*Task data*:
• • •
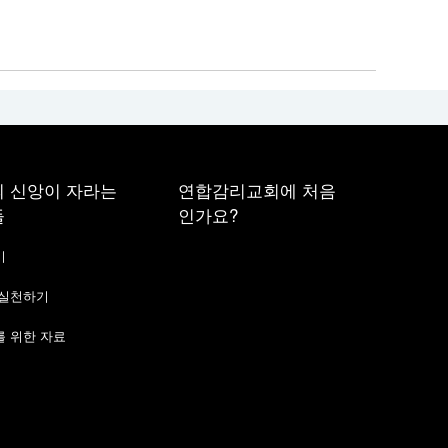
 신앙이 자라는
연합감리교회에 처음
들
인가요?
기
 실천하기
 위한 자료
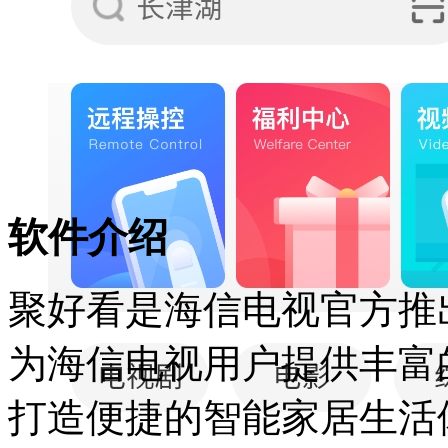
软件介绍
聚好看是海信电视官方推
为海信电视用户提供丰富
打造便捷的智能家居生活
• • •
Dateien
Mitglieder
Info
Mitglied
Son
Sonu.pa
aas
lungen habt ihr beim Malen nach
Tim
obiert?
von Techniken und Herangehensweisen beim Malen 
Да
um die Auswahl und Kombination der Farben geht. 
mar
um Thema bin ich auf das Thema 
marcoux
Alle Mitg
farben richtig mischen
• • •
*Task statement*:
Look over the listing above. Pick out and copy every line that includes "Malen".

*Result of this task*:
lungen habt ihr beim Malen nach
von Techniken und Herangehensweisen beim Malen 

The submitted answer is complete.